Transcribed page contents
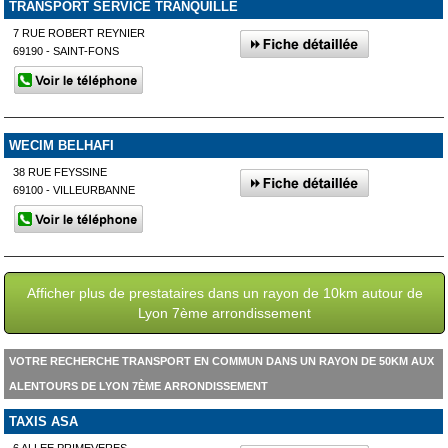
TRANSPORT SERVICE TRANQUILLE
7 RUE ROBERT REYNIER
69190 - SAINT-FONS
WECIM BELHAFI
38 RUE FEYSSINE
69100 - VILLEURBANNE
Afficher plus de prestataires dans un rayon de 10km autour de
Lyon 7ème arrondissement
VOTRE RECHERCHE TRANSPORT EN COMMUN DANS UN RAYON DE 50KM AUX
ALENTOURS DE LYON 7ÈME ARRONDISSEMENT
TAXIS ASA
6 ALLEE PRIMEVERES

◆ **WORK INSTRUCTIONS**
The expected answer is the complete set of entries, copied verbatim, with no pictures.

◆ **ANSWER BOX**
TRANSPORT SERVICE TRANQUILLE
7 RUE ROBERT REYNIER
69190 - SAINT-FONS
WECIM BELHAFI
38 RUE FEYSSINE
69100 - VILLEURBANNE
Afficher plus de prestataires dans un rayon de 10km autour de
Lyon 7ème arrondissement
VOTRE RECHERCHE TRANSPORT EN COMMUN DANS UN RAYON DE 50KM AUX
ALENTOURS DE LYON 7ÈME ARRONDISSEMENT
TAXIS ASA
6 ALLEE PRIMEVERES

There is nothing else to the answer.